> WHAT YOU SHOULD DO: Excluding pictures, give the entries again exactly as they appear.

--- SUPPLIED MATERIAL Enclosed Below ---

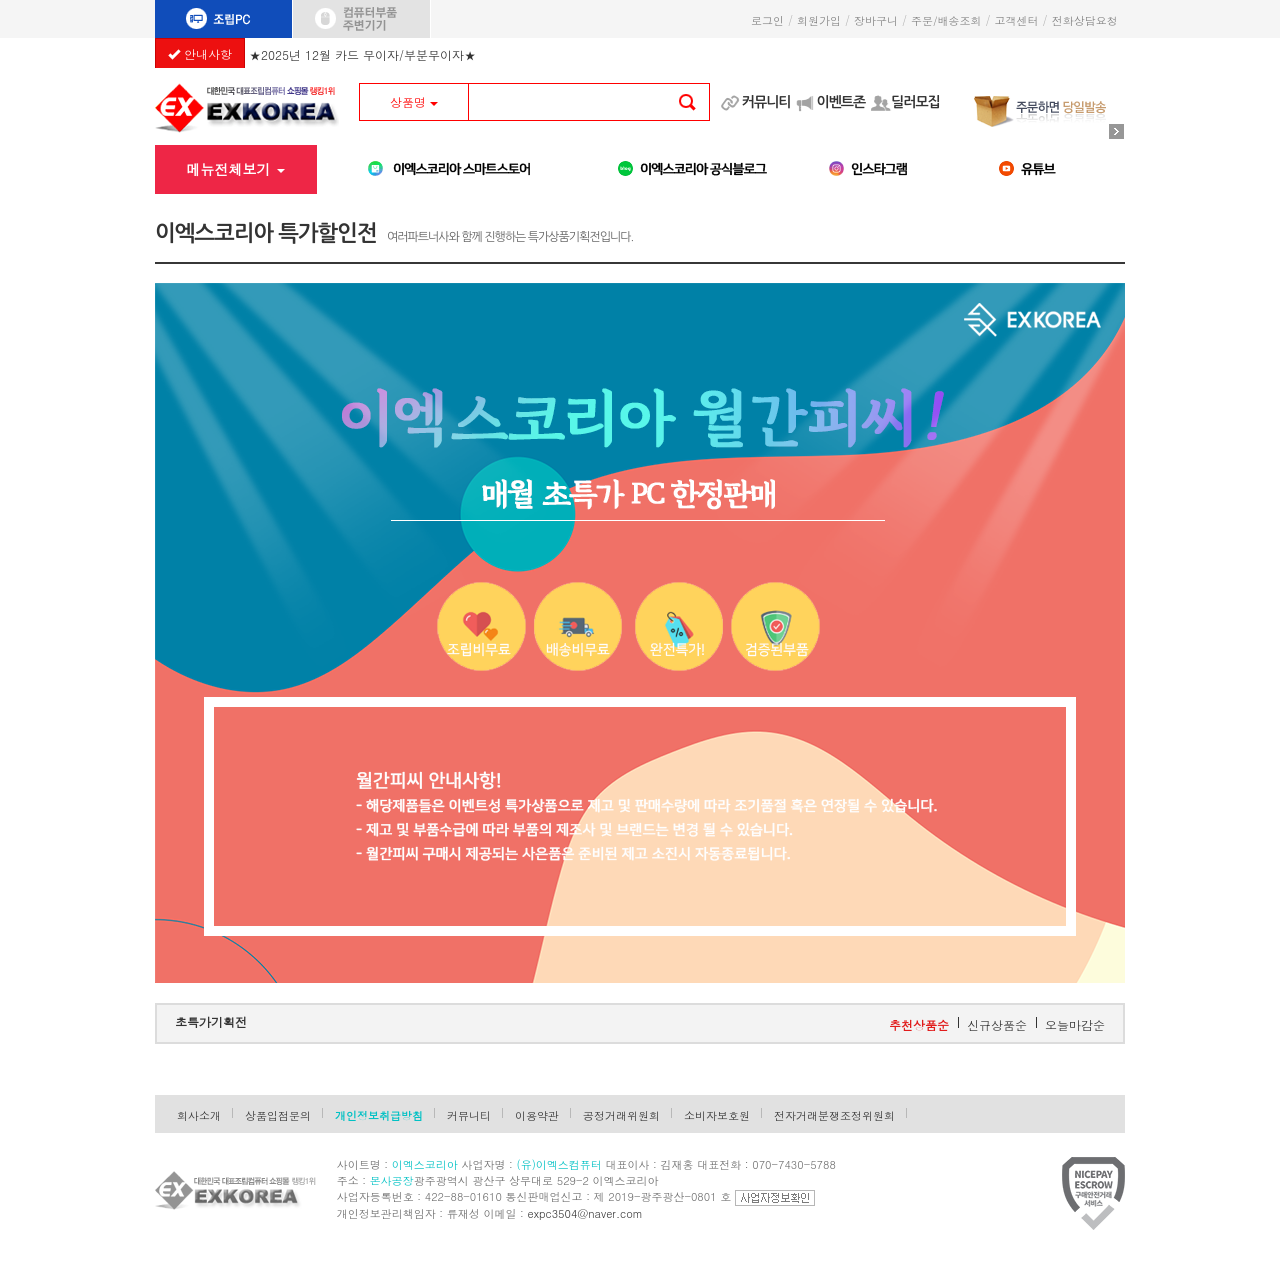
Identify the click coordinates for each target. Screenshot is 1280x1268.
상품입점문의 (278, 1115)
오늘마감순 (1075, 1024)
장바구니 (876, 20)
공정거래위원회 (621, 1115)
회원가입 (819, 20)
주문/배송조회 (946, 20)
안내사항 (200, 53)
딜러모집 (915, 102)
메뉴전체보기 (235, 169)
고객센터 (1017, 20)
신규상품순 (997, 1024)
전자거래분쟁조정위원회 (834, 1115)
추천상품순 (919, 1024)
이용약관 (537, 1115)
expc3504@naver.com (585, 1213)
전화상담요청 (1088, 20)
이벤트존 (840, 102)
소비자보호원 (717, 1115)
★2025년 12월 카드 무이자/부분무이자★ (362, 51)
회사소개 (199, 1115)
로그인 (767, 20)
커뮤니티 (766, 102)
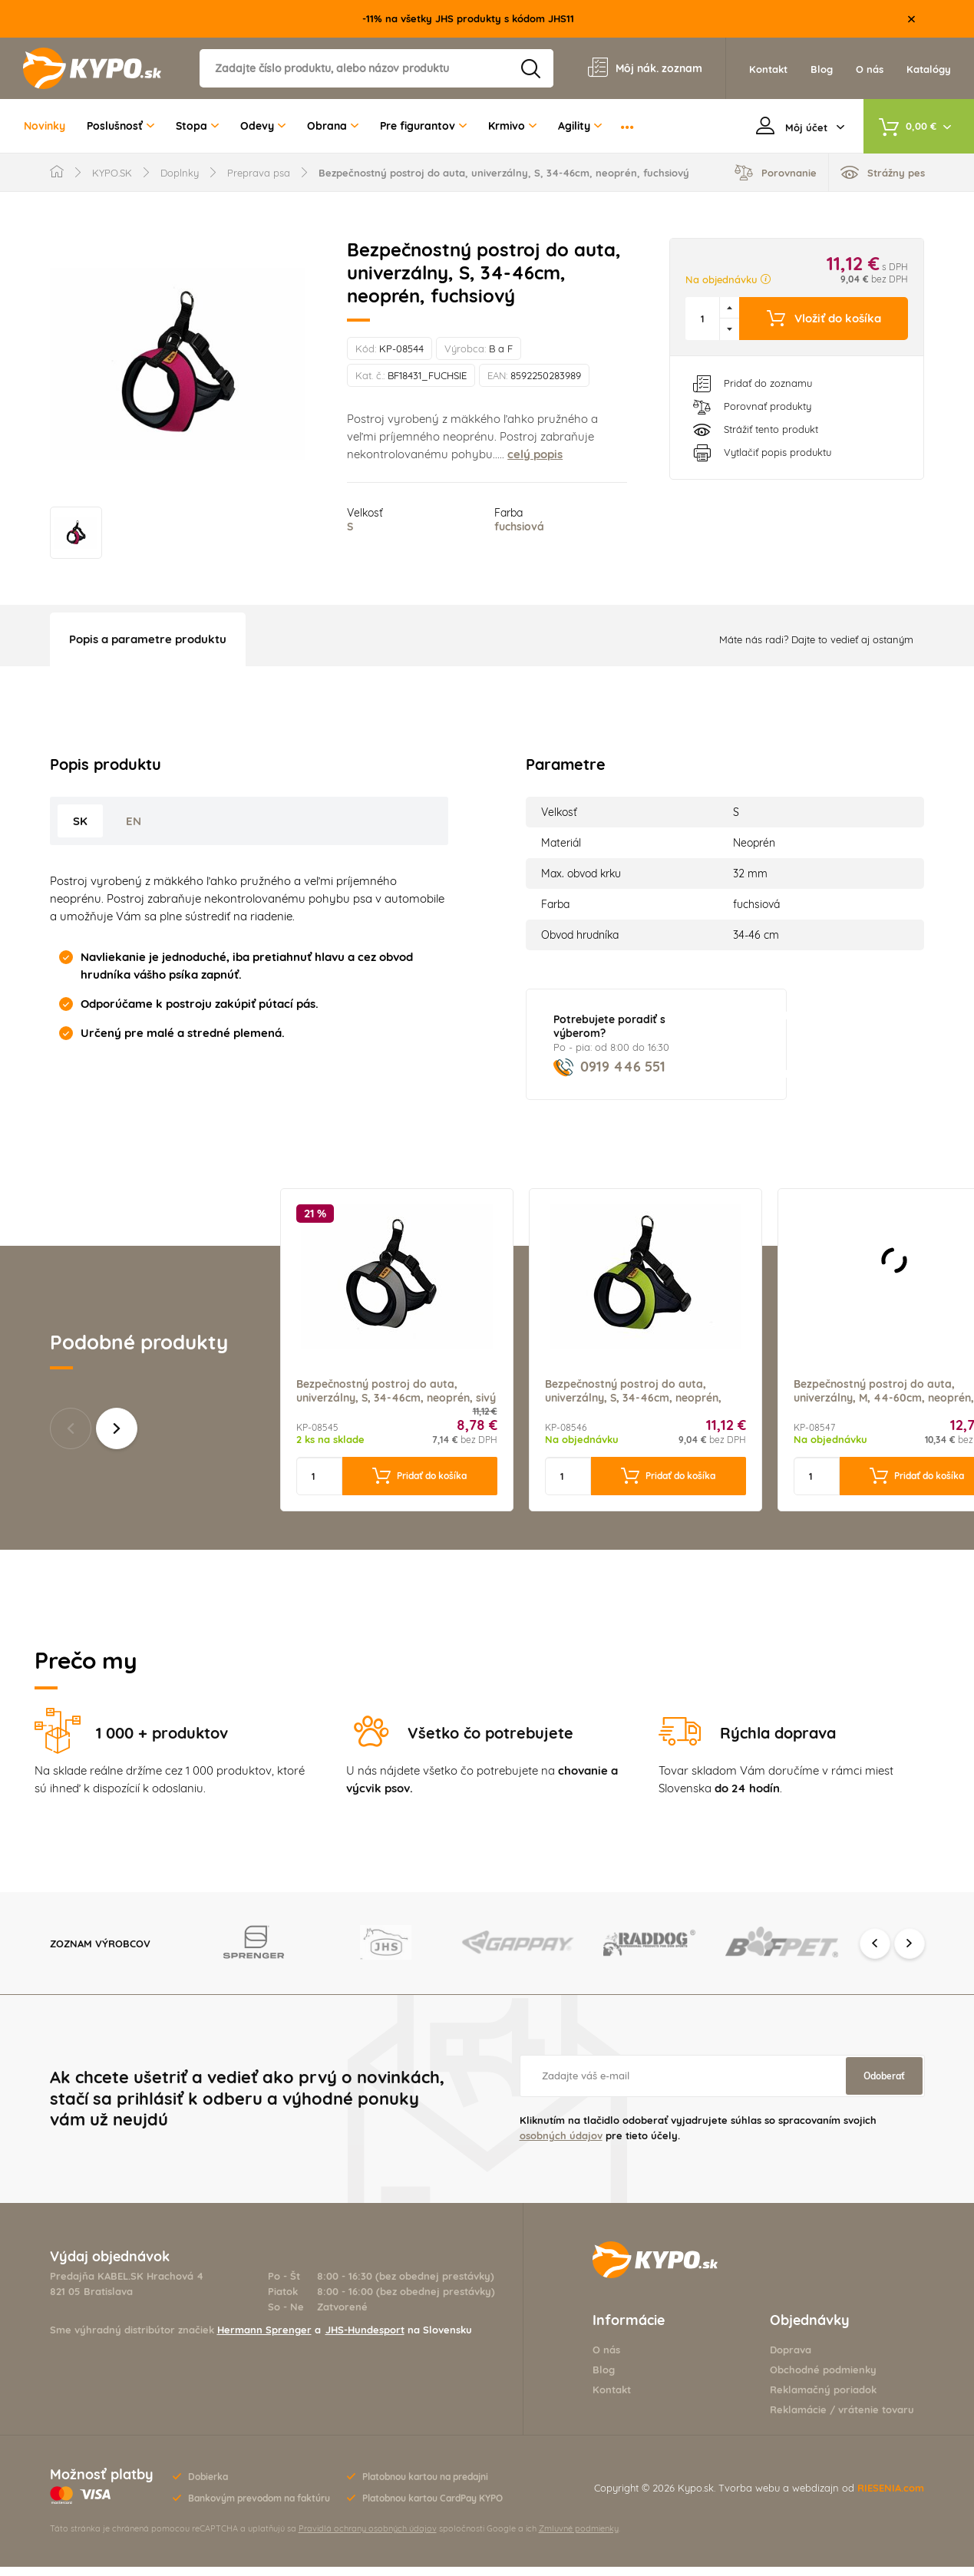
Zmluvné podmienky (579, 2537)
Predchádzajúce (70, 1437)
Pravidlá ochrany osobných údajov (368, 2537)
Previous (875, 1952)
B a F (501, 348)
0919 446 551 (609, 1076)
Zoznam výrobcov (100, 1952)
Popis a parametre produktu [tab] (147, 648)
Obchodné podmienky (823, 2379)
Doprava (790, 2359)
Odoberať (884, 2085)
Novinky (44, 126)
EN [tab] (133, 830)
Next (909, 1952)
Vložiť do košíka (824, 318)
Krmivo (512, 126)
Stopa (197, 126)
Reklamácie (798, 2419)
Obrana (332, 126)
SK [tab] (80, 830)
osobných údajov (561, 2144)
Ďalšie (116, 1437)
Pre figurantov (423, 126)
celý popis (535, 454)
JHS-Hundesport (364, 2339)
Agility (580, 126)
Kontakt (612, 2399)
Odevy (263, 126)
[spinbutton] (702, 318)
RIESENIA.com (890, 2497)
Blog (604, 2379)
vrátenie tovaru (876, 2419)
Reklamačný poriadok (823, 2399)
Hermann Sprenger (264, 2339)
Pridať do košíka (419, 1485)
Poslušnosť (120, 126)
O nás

--- End of Enclosed SUPPLIED MATERIAL ---

> TASK SOLUTION:
Identify the click coordinates for each target. Screenshot is 1280x1268.
상품입점문의 (278, 1115)
오늘마감순 (1075, 1024)
장바구니 (876, 20)
공정거래위원회 (621, 1115)
회원가입 (819, 20)
주문/배송조회 (946, 20)
안내사항 (200, 53)
딜러모집 (915, 102)
메뉴전체보기 (235, 169)
고객센터 (1017, 20)
신규상품순 (997, 1024)
전자거래분쟁조정위원회 (834, 1115)
추천상품순 (919, 1024)
이용약관 (537, 1115)
expc3504@naver.com (585, 1213)
전화상담요청 (1088, 20)
이벤트존 (840, 102)
소비자보호원 (717, 1115)
★2025년 12월 카드 무이자/부분무이자★ (362, 51)
회사소개 (199, 1115)
로그인 (767, 20)
커뮤니티 (766, 102)
Zmluvné podmienky (579, 2537)
Predchádzajúce (70, 1437)
Pravidlá ochrany osobných údajov (368, 2537)
Previous (875, 1952)
B a F (501, 348)
0919 446 551 (609, 1076)
Zoznam výrobcov (100, 1952)
Popis a parametre produktu [tab] (147, 648)
Obchodné podmienky (823, 2379)
Doprava (790, 2359)
Odoberať (884, 2085)
Novinky (44, 126)
EN [tab] (133, 830)
Next (909, 1952)
Vložiť do košíka (824, 318)
Krmivo (512, 126)
Stopa (197, 126)
Reklamácie (798, 2419)
Obrana (332, 126)
SK [tab] (80, 830)
osobných údajov (561, 2144)
Ďalšie (116, 1437)
Pre figurantov (423, 126)
celý popis (535, 454)
JHS-Hundesport (364, 2339)
Agility (580, 126)
Kontakt (612, 2399)
Odevy (263, 126)
[spinbutton] (702, 318)
RIESENIA.com (890, 2497)
Blog (604, 2379)
vrátenie tovaru (876, 2419)
Reklamačný poriadok (823, 2399)
Hermann Sprenger (264, 2339)
Pridať do košíka (419, 1485)
Poslušnosť (120, 126)
O nás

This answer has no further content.